И говоря о том, что все его усилия направлены на нахождение меридиана, Целан определяет суть своего творчества: сведя вместе полярности противоположностей в некой точке  времени, зафиксировать жизненно сущее, но –  непроявленное, принадлежащее скорее умозрительному порядку бытия, без которого при том само существование человека оказывается под угрозой.

2.

Чтение Целана требует привязки текста к определенной системе координат, локализующей созданное им в пространстве культуры, – и тогда многие «темноты» обретают мерцающие смыслами контуры.
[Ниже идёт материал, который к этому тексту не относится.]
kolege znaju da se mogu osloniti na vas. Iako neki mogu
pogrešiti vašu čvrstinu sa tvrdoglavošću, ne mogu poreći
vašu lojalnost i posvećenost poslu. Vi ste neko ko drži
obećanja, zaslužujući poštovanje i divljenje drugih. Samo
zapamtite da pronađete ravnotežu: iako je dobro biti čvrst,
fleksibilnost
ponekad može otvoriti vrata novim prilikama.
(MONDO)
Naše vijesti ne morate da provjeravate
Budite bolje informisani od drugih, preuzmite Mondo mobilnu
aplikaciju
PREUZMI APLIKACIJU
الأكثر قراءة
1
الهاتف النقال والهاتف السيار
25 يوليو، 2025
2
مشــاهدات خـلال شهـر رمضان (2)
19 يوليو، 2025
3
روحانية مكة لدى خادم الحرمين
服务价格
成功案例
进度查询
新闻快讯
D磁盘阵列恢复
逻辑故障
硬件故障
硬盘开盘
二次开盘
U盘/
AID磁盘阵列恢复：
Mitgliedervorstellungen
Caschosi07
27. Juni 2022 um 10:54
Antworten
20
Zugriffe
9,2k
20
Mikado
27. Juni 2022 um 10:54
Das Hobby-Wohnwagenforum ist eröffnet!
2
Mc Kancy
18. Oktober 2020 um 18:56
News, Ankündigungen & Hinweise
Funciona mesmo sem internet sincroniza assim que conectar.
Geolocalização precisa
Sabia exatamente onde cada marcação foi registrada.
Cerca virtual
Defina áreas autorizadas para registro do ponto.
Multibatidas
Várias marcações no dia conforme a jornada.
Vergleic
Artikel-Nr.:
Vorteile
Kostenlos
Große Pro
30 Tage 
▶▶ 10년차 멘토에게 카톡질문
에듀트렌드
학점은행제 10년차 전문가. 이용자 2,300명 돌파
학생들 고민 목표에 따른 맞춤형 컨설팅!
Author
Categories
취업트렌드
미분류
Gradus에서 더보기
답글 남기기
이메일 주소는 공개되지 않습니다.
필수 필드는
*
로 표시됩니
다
Проблема заключается в том, что «зоны референций» у Целана не всегда уловимы для читателя, находящегося в поле секулярной культуры: поэт часто обращается к еврейской мистической традиции, западноевропейскому герметизму и алхимии, философским построениям Николая Кузанского и т.д. 

Попробуем взглянуть на тексты Целана 1949 года, собранные под общим названием «Gegenlichte» – «Противосвет»[2], –из этой перспективы.

Что такое «противосвет»?

В самом этом понятии легко уловить скрытую отсылку к Николаю Кузанскому: «Представь себе единство неким формирующим светом, а также подобием первого единства; инаковость же – тенью, отпадением от первого простейшего единства, материальной плотностью. Вообрази пирамиду света проникшей во тьму, пирамиду же тьмы – вошедшей в свет, и своди все, что можно исследовать, к этой фигуре… Обрати внимание на то, что Бог, будучи единством, представляет собой как бы основание [пирамиды] света; основание же [пирамиды] тьмы есть как бы ничто. Поэтому, как ты наглядно видишь, высший мир изобилует светом, но не лишен тьмы, хотя тьма кажется исчезнувшей в свете из-за его простоты. В низшем мире, напротив, царит тьма, хотя он не совсем без света; однако фигура обнаруживает, что этот свет во тьме скорее скрыт, чем проявлен»[3].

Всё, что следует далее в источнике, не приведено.